They not have to be marxist specifically, but all of mine are. My favorites are: Walter Rodney, Lenin, Anuradha Ghandy and Vijay Prishad. I have been thinking of Red Star Over the Third World again recently, and I may decide to reread it soon.
They not have to be marxist specifically, but all of mine are. My favorites are: Walter Rodney, Lenin, Anuradha Ghandy and Vijay Prishad. I have been thinking of Red Star Over the Third World again recently, and I may decide to reread it soon.
Ficton-wise, Bernard Cornwell remains my favourite author. Some other authors deserve a mention: John Williams, Evelyn Waugh, Joseph Heller, Sally Rooney, David Lodge, Phillip Pullman, Conn Iggulden, David Gemmel, Wilbur Smith, and Robert Jordan. I might not necessarily enjoy all these authors’ works in the same way as I once did if I re-read them today and I know little about their personal lives or politics but I loved them all when I first read them.

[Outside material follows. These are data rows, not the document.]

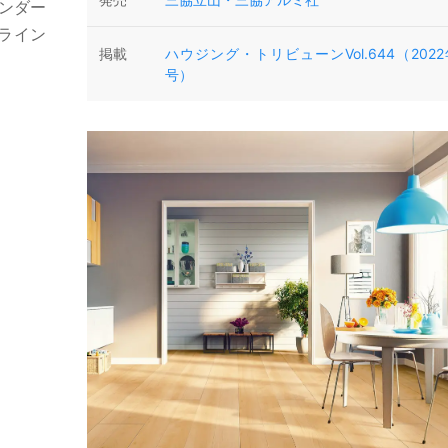
ンダー
ライン
掲載
ハウジング・トリビューンVol.644（2022
号）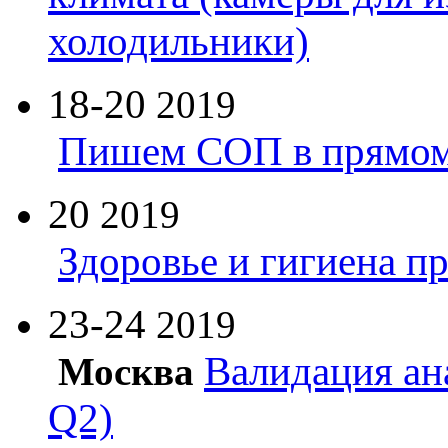
холодильники)
18-20
2019
Пишем СОП в прямом
20
2019
Здоровье и гигиена п
23-24
2019
Валидация ан
Москва
Q2)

Non-fiction-wise, Lenin, Engels, and Parenti are as easy to read and enjoyable as good fiction. Maybe David Harvey, too, but I get a bit annoyed with some of his anti-China sentiment.
After reading Catch-22, I was kinda disappointed to learn that it doesn’t portray Heller’s experiences in WW2. Obviously I didn’t expect the wacky satirical stuff to be true, but I believed that the portrayal of the soldiers as jaded, looking to dodge as many missions as possible to get home alive was. But he stated that it was not at all like this, and that it was an enthusiastic, patriotic war (or something along these lines).
I suppose fighting Nazis does come with a certain motivational factor.